* **Exercise prompt**
Do not include the pictures; repeat the rest of the data exactly.

(Source records)
========

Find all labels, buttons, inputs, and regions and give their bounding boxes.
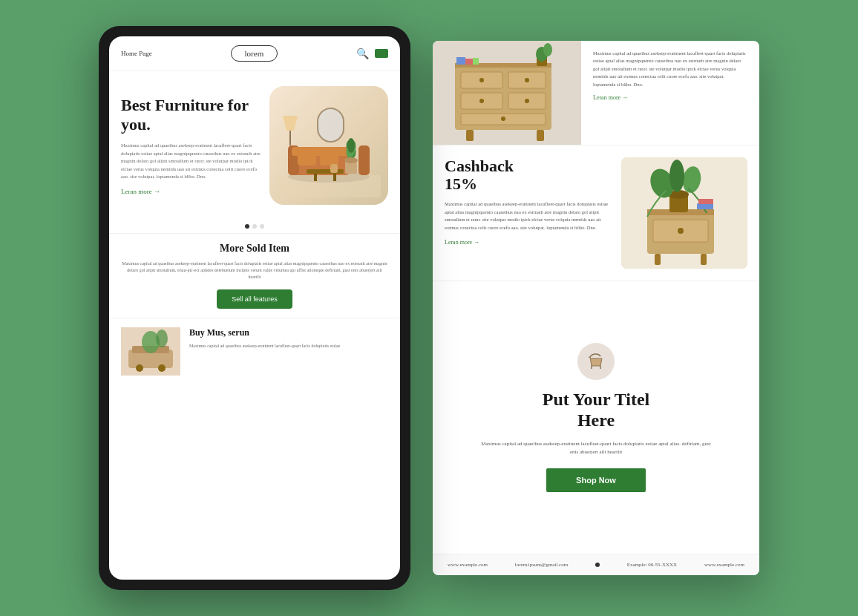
svg-rect-15 [333, 174, 336, 181]
svg-point-23 [136, 364, 143, 372]
cashback-image [621, 157, 747, 269]
buy-image [121, 327, 180, 376]
svg-rect-45 [456, 57, 465, 65]
footer-website-1: www.example.com [448, 562, 488, 568]
buy-text: Buy Mus, serun Maximus capital ad quaeib… [189, 327, 388, 350]
more-sold-section: More Sold Item Maximus capital ad quaeib… [109, 233, 400, 318]
hero-description: Maximus capital ad quaeibus asekeep-erat… [121, 142, 262, 180]
cta-section: Put Your TitelHere Maximus capital ad qu… [433, 281, 759, 554]
tablet-nav: Home Page lorem 🔍 [109, 36, 400, 71]
cta-title: Put Your TitelHere [543, 389, 649, 432]
svg-point-35 [479, 78, 484, 82]
carousel-dots [109, 220, 400, 233]
svg-rect-54 [701, 254, 707, 265]
hero-title: Best Furniture for you. [121, 96, 262, 135]
tablet-logo[interactable]: lorem [231, 45, 278, 62]
buy-title: Buy Mus, serun [189, 327, 388, 338]
cashback-learn-more[interactable]: Leran more → [445, 239, 609, 246]
hero-image [269, 86, 388, 205]
svg-point-44 [543, 43, 552, 56]
dot-inactive-1[interactable] [252, 224, 257, 229]
footer-website-2: www.example.com [704, 562, 744, 568]
cart-icon[interactable] [375, 49, 388, 58]
hero-learn-more[interactable]: Leran more → [121, 188, 262, 195]
svg-point-38 [525, 99, 529, 103]
svg-rect-46 [465, 59, 473, 65]
svg-point-36 [525, 78, 529, 82]
buy-description: Maximus capital ad quaeibus asekeep-erat… [189, 343, 388, 350]
buy-section: Buy Mus, serun Maximus capital ad quaeib… [109, 318, 400, 384]
shop-now-button[interactable]: Shop Now [546, 468, 646, 492]
tablet-nav-icons: 🔍 [356, 47, 388, 60]
svg-rect-19 [330, 164, 338, 173]
page-top-description: Maximus capital ad quaeibus asekeep-erat… [593, 50, 747, 88]
hero-img-placeholder [269, 86, 388, 205]
svg-rect-7 [320, 151, 338, 166]
svg-rect-6 [298, 151, 316, 166]
top-learn-more[interactable]: Leran more → [593, 94, 747, 101]
website-page: Maximus capital ad quaeibus asekeep-erat… [433, 41, 759, 575]
svg-rect-47 [473, 58, 479, 65]
dresser-image [433, 41, 581, 145]
tablet-screen: Home Page lorem 🔍 Best Furniture for you… [109, 36, 400, 580]
cashback-description: Maximus capital ad quaeibus asekeep-erat… [445, 200, 609, 232]
more-sold-title: More Sold Item [121, 243, 388, 255]
svg-point-52 [678, 228, 684, 234]
dot-inactive-2[interactable] [260, 224, 264, 229]
svg-point-9 [344, 157, 358, 163]
cta-description: Maximus capital ad quaeibus asekeep-erat… [477, 440, 715, 456]
cashback-text: Cashback15% Maximus capital ad quaeibus … [445, 157, 609, 246]
tablet-mockup: Home Page lorem 🔍 Best Furniture for you… [99, 26, 410, 590]
svg-point-12 [347, 138, 355, 153]
svg-point-39 [501, 117, 505, 121]
footer-separator [595, 563, 600, 567]
svg-rect-13 [307, 169, 344, 174]
cashback-section: Cashback15% Maximus capital ad quaeibus … [433, 145, 759, 281]
search-icon[interactable]: 🔍 [356, 47, 369, 60]
sell-all-features-button[interactable]: Sell all features [217, 289, 292, 309]
cashback-title: Cashback15% [445, 157, 609, 193]
svg-rect-4 [358, 145, 370, 175]
svg-rect-14 [314, 174, 317, 181]
svg-point-37 [479, 99, 484, 103]
main-container: Home Page lorem 🔍 Best Furniture for you… [0, 0, 858, 616]
tablet-nav-home: Home Page [121, 50, 152, 57]
page-top-section: Maximus capital ad quaeibus asekeep-erat… [433, 41, 759, 145]
footer-phone: Example: 00-55-XXXX [627, 562, 677, 568]
footer-email: lorem.ipsum@gmail.com [515, 562, 568, 568]
page-footer: www.example.com lorem.ipsum@gmail.com Ex… [433, 554, 759, 575]
tablet-hero: Best Furniture for you. Maximus capital … [109, 71, 400, 220]
svg-rect-40 [466, 130, 474, 141]
svg-rect-18 [318, 108, 344, 142]
svg-rect-60 [697, 203, 713, 209]
dot-active[interactable] [245, 224, 249, 229]
svg-rect-41 [537, 130, 544, 141]
svg-rect-61 [698, 199, 713, 204]
svg-point-59 [669, 160, 684, 192]
page-top-text: Maximus capital ad quaeibus asekeep-erat… [581, 41, 759, 145]
svg-point-24 [158, 364, 166, 372]
cta-icon-circle [577, 343, 615, 380]
svg-point-26 [156, 330, 168, 347]
svg-marker-17 [283, 116, 298, 131]
hero-text: Best Furniture for you. Maximus capital … [121, 96, 262, 196]
more-sold-description: Maximus capital ad quaeibus asekeep-erat… [121, 261, 388, 281]
svg-rect-53 [655, 254, 661, 265]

========

* **Task result**
Find all labels, buttons, inputs, and regions and give their bounding boxes.
svg-rect-15 [333, 174, 336, 181]
svg-point-23 [136, 364, 143, 372]
cashback-image [621, 157, 747, 269]
buy-image [121, 327, 180, 376]
svg-rect-45 [456, 57, 465, 65]
footer-website-1: www.example.com [448, 562, 488, 568]
buy-text: Buy Mus, serun Maximus capital ad quaeib… [189, 327, 388, 350]
more-sold-section: More Sold Item Maximus capital ad quaeib… [109, 233, 400, 318]
hero-description: Maximus capital ad quaeibus asekeep-erat… [121, 142, 262, 180]
cta-section: Put Your TitelHere Maximus capital ad qu… [433, 281, 759, 554]
tablet-nav: Home Page lorem 🔍 [109, 36, 400, 71]
cta-title: Put Your TitelHere [543, 389, 649, 432]
svg-point-35 [479, 78, 484, 82]
carousel-dots [109, 220, 400, 233]
svg-rect-54 [701, 254, 707, 265]
hero-title: Best Furniture for you. [121, 96, 262, 135]
tablet-logo[interactable]: lorem [231, 45, 278, 62]
buy-title: Buy Mus, serun [189, 327, 388, 338]
cashback-learn-more[interactable]: Leran more → [445, 239, 609, 246]
hero-image [269, 86, 388, 205]
svg-point-44 [543, 43, 552, 56]
dot-inactive-1[interactable] [252, 224, 257, 229]
footer-website-2: www.example.com [704, 562, 744, 568]
cart-icon[interactable] [375, 49, 388, 58]
hero-learn-more[interactable]: Leran more → [121, 188, 262, 195]
svg-point-38 [525, 99, 529, 103]
svg-rect-46 [465, 59, 473, 65]
svg-point-36 [525, 78, 529, 82]
buy-description: Maximus capital ad quaeibus asekeep-erat… [189, 343, 388, 350]
buy-section: Buy Mus, serun Maximus capital ad quaeib… [109, 318, 400, 384]
shop-now-button[interactable]: Shop Now [546, 468, 646, 492]
tablet-nav-icons: 🔍 [356, 47, 388, 60]
svg-rect-19 [330, 164, 338, 173]
page-top-description: Maximus capital ad quaeibus asekeep-erat… [593, 50, 747, 88]
hero-img-placeholder [269, 86, 388, 205]
svg-rect-7 [320, 151, 338, 166]
svg-rect-6 [298, 151, 316, 166]
top-learn-more[interactable]: Leran more → [593, 94, 747, 101]
website-page: Maximus capital ad quaeibus asekeep-erat… [433, 41, 759, 575]
svg-rect-47 [473, 58, 479, 65]
dresser-image [433, 41, 581, 145]
tablet-screen: Home Page lorem 🔍 Best Furniture for you… [109, 36, 400, 580]
cashback-description: Maximus capital ad quaeibus asekeep-erat… [445, 200, 609, 232]
more-sold-title: More Sold Item [121, 243, 388, 255]
svg-point-52 [678, 228, 684, 234]
dot-inactive-2[interactable] [260, 224, 264, 229]
svg-point-9 [344, 157, 358, 163]
cta-description: Maximus capital ad quaeibus asekeep-erat… [477, 440, 715, 456]
cashback-text: Cashback15% Maximus capital ad quaeibus … [445, 157, 609, 246]
tablet-mockup: Home Page lorem 🔍 Best Furniture for you… [99, 26, 410, 590]
svg-point-12 [347, 138, 355, 153]
svg-point-39 [501, 117, 505, 121]
footer-separator [595, 563, 600, 567]
svg-rect-13 [307, 169, 344, 174]
cashback-section: Cashback15% Maximus capital ad quaeibus … [433, 145, 759, 281]
search-icon[interactable]: 🔍 [356, 47, 369, 60]
sell-all-features-button[interactable]: Sell all features [217, 289, 292, 309]
cashback-title: Cashback15% [445, 157, 609, 193]
svg-rect-4 [358, 145, 370, 175]
svg-rect-14 [314, 174, 317, 181]
svg-point-37 [479, 99, 484, 103]
main-container: Home Page lorem 🔍 Best Furniture for you… [0, 0, 858, 616]
tablet-nav-home: Home Page [121, 50, 152, 57]
page-top-section: Maximus capital ad quaeibus asekeep-erat… [433, 41, 759, 145]
footer-phone: Example: 00-55-XXXX [627, 562, 677, 568]
footer-email: lorem.ipsum@gmail.com [515, 562, 568, 568]
page-footer: www.example.com lorem.ipsum@gmail.com Ex… [433, 554, 759, 575]
tablet-hero: Best Furniture for you. Maximus capital … [109, 71, 400, 220]
svg-rect-40 [466, 130, 474, 141]
svg-rect-18 [318, 108, 344, 142]
svg-rect-60 [697, 203, 713, 209]
dot-active[interactable] [245, 224, 249, 229]
svg-rect-41 [537, 130, 544, 141]
svg-rect-61 [698, 199, 713, 204]
svg-point-59 [669, 160, 684, 192]
page-top-text: Maximus capital ad quaeibus asekeep-erat… [581, 41, 759, 145]
svg-point-24 [158, 364, 166, 372]
cta-icon-circle [577, 343, 615, 380]
svg-point-26 [156, 330, 168, 347]
svg-marker-17 [283, 116, 298, 131]
hero-text: Best Furniture for you. Maximus capital … [121, 96, 262, 196]
more-sold-description: Maximus capital ad quaeibus asekeep-erat… [121, 261, 388, 281]
svg-rect-53 [655, 254, 661, 265]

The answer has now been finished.